Double-L spelling

Brian Hitchcock writes in to the American Dialect Society listserv:

When did Americans start putting two ells in “canceled” and “canceling”?  I am well aware that two ells are preferred in British spellings, and that “cancellation” with two ells has been long preferred on both sides of the pond; for some reason Americans seem to be adopting British practice for the other forms as well.

I can’t tell you how many times I have looked up home pages of people who post on Facebook, wondering they are Canadian, Indian or Australian, only to find they are Americans who just use the spellings favoured (sic) elsewhere.

I expect they will soon start wasting ells on “levelled/levelling”, “bevelled/bevelling“, “travelled/travelling”, “pencilled/pencilling”, “parcelled/parcelling”,
“carolled/carolling”,”devilled/devilling”, “cavilled/cavilling”  et al. as well?

note: or maybe they already have—in the above list, Apple spell-chequer (sarcasm) did NOT flag bevelled, travelled, pencilled, or pencilling as misspelled.

I confess I was not aware of the double-L trend — except, of course in The New Yorker, a fairly recent version of whose stylebook I have in my possession.

IMG-6503(Note the banning of “transpire.”)

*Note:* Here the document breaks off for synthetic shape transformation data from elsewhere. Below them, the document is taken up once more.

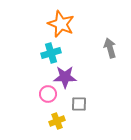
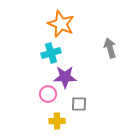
yellow cross: rotated 21 degrees clockwise
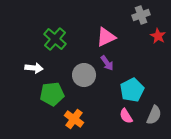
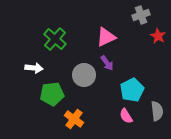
gray semicircle: moved 3 px right, 4 px up; rotated 30 degrees counterclockwise
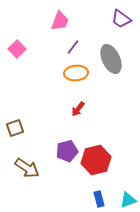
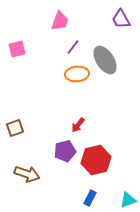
purple trapezoid: rotated 25 degrees clockwise
pink square: rotated 30 degrees clockwise
gray ellipse: moved 6 px left, 1 px down; rotated 8 degrees counterclockwise
orange ellipse: moved 1 px right, 1 px down
red arrow: moved 16 px down
purple pentagon: moved 2 px left
brown arrow: moved 6 px down; rotated 15 degrees counterclockwise
blue rectangle: moved 9 px left, 1 px up; rotated 42 degrees clockwise
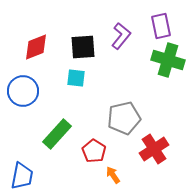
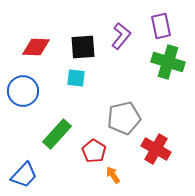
red diamond: rotated 24 degrees clockwise
green cross: moved 2 px down
red cross: moved 2 px right; rotated 28 degrees counterclockwise
blue trapezoid: moved 2 px right, 1 px up; rotated 32 degrees clockwise
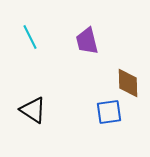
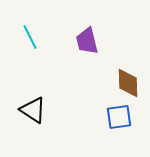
blue square: moved 10 px right, 5 px down
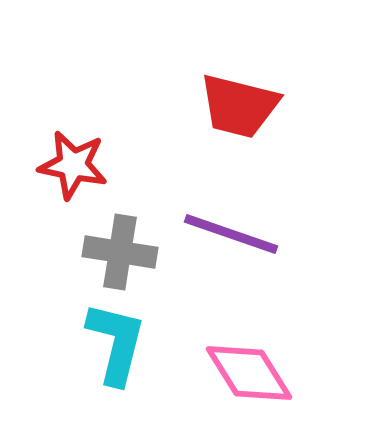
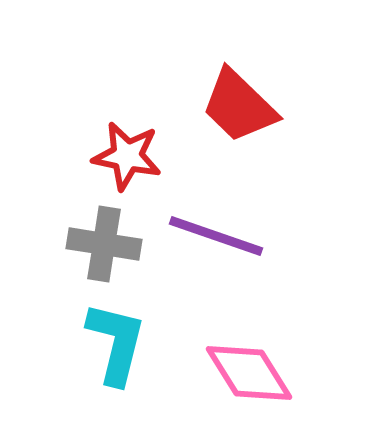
red trapezoid: rotated 30 degrees clockwise
red star: moved 54 px right, 9 px up
purple line: moved 15 px left, 2 px down
gray cross: moved 16 px left, 8 px up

The whole single-L notion started with Noah Webster, who in the dictionaries he published in the early nineteenth century promoted new (and what he considered simpler and more logical) spellings for the new American continent. But according to this Google Ngram Viewer graph of word frequency in books published in the U.S., it took until about 1940 for “canceled” to catch up, and until the early ’80s for it to start surging ahead.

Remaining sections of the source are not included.